In other words, as far as NIAID was concerned, there was no meaningful administrative distinction between biodefence and scientific research. With the stroke of Cheney’s pen, all United States biodefence efforts, classified or unclassified, were placed under the aegis of Anthony Fauci. So important was this new command structure that a representative from the office of Scooter Libby, Cheney’s powerful chief of staff, was physically placed in NIAID headquarters in Washington during the transition to function as “a kind of political commissar” from the vice president’s office. This gave Fauci unparalleled access to not just Cheney, but President Bush, to whom he had an open channel.

Fauci now had a virtual carte blanche to not merely approve but design and run the kind of research projects he sought — and could do so with no oversight structure above him. Biodefence projects that formerly would have fallen under the authority of military or intelligence agencies were now under his direct supervision.
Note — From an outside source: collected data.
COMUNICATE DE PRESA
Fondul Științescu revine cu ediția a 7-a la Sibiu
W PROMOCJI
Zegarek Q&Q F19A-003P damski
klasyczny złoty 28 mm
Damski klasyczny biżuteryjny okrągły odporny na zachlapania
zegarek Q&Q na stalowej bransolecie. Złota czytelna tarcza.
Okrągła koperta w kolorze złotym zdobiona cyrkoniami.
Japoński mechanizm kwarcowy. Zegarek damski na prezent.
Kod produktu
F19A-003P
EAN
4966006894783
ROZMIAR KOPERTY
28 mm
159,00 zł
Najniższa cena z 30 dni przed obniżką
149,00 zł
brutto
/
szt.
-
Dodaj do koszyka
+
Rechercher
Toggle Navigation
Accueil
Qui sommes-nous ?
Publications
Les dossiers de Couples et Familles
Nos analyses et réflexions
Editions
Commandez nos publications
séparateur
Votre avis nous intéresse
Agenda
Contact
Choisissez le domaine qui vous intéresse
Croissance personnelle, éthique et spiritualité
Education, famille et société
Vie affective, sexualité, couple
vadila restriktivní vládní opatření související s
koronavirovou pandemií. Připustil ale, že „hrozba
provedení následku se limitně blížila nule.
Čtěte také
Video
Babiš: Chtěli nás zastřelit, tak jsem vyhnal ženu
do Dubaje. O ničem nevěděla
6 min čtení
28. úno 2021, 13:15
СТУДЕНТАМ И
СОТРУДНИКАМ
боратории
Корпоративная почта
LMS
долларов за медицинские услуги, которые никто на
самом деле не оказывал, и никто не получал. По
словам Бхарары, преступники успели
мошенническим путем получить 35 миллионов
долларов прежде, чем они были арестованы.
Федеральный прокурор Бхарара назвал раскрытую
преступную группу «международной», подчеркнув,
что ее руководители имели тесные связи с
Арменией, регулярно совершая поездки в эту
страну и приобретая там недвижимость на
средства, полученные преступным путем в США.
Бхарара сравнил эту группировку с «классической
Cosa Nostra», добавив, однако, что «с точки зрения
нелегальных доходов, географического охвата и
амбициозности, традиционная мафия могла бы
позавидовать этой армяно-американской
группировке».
It’s this that explains one of the most bewildering irregularities surrounding Anthony Fauci: his compensation. As widely reported, Fauci is the highest paid member of the federal government, out-earning the President, four-star generals, senators, and Super Court Justices. His salary roughly doubled that of his own (nominal) boss, until recently, NIH director Francis Collins. Fauci’s giant pay packet can be traced back to 2004, the year after NIAID was made the country’s top biodefence authority agency. According to a report by Forbes, that year NIH deputy director Raynard S. Kingston wrote a formal memo to the agency’s director, Elias Zerhouni “to request that the current retention allowance [amount redacted] for Dr. Anthony S. Fauci be converted… in order to appropriately compensate him for the level of his responsibly in his current position of Director, National Institute of Allergy and Infectious Diseases (NIAID), National Institutes of Health (NIH), especially as it relates to his work on biodefence research activities.”
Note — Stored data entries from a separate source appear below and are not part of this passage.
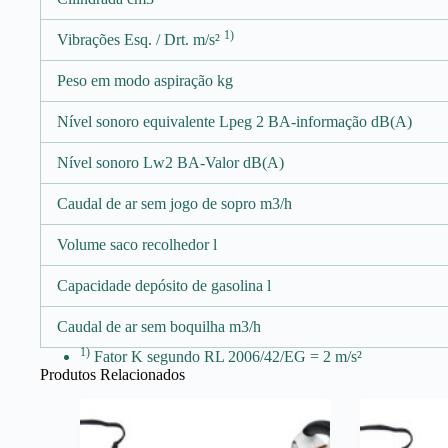
1)
Vibrações Esq. / Drt. m/s²
Peso em modo aspiração kg
Nível sonoro equivalente Lpeg 2 BA-informação dB(A)
Nível sonoro Lw2 BA-Valor dB(A)
Caudal de ar sem jogo de sopro m3/h
Volume saco recolhedor l
Capacidade depósito de gasolina l
Caudal de ar sem boquilha m3/h
1)
Fator K segundo RL 2006/42/EG = 2 m/s²
Produtos Relacionados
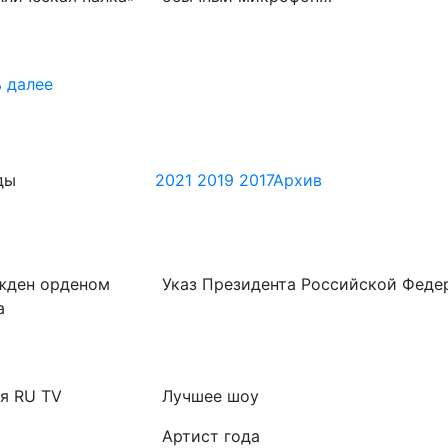
 далее
ды
2021
2019
2017
Архив
жден орденом
Указ Президента Российской Федера
а
я RU TV
Лучшее шоу
Артист года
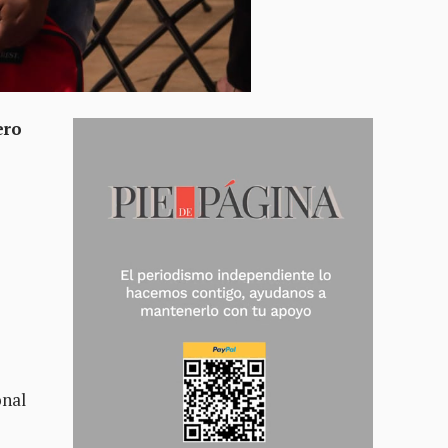
ero
onal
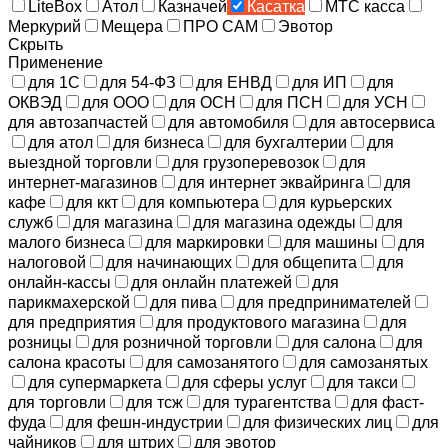
LiteBox
Атол
Казначей
Касатка
МТС касса
Меркурий
Мещера
ПРО САМ
Эвотор
Скрыть
Применение
для 1С
для 54-ФЗ
для ЕНВД
для ИП
для
ОКВЭД
для ООО
для ОСН
для ПСН
для УСН
для автозапчастей
для автомобиля
для автосервиса
для атол
для бизнеса
для бухгалтерии
для
выездной торговли
для грузоперевозок
для
интернет-магазинов
для интернет эквайринга
для
кафе
для ккт
для компьютера
для курьерских
служб
для магазина
для магазина одежды
для
малого бизнеса
для маркировки
для машины
для
налоговой
для начинающих
для общепита
для
онлайн-кассы
для онлайн платежей
для
парикмахерской
для пива
для предпринимателей
для предприятия
для продуктового магазина
для
розницы
для розничной торговли
для салона
для
салона красоты
для самозанятого
для самозанятых
для супермаркета
для сферы услуг
для такси
для торговли
для тсж
для турагентства
для фаст-
фуда
для фешн-индустрии
для физических лиц
для
чайников
для штрих
для эвотор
This salary jump was only a by-product of the radical restructuring of America’s biodefence apparatus. The much more significant outcome was that Fauci was essentially placed at the top of a new chain of command over which he gained nearly total decision-making ability. He went from being the director of one the NIH’s constituent 27 institutes to being the only one who really mattered.

But it was Fauci’s ability to span the divide between science and politics, to “play ball”, that made him essential to the political echelon. The rapid increase in biodefence funding in the post-9/11 world, and the mushrooming of agencies and departments involved in the endeavour, would inevitably draw critics. One was, and still is, Richard Ebright, a major figure in the world of epidemiology who serves as chair of the Board of Governors and is a Professor of Chemistry and Chemical Biology at Rutgers University.

“This well-intentioned response may perversely have exactly the opposite effect,” Ebright told the Los Angeles Times in 2003, implying that the burgeoning field of biodefence research could lead to leaks, failures, and even a bioweapons arms race. But, by then, the Bush administration had hired a man credible enough to respond to, and, in many ways, outshine the critics. “It’s going to be a challenge,” Fauci told the Times, dismissing Ebright’s concern as “spurious”. “But I have every confidence that the biomedical research community will adapt well to the change.”

Almost two decades later, as he heads towards retirement, his confidence seems misplaced. Perhaps in this we have another crucial lesson from the pandemic: that Marvel-like heroes, with all their fabulous abilities, are no replacement for the facts.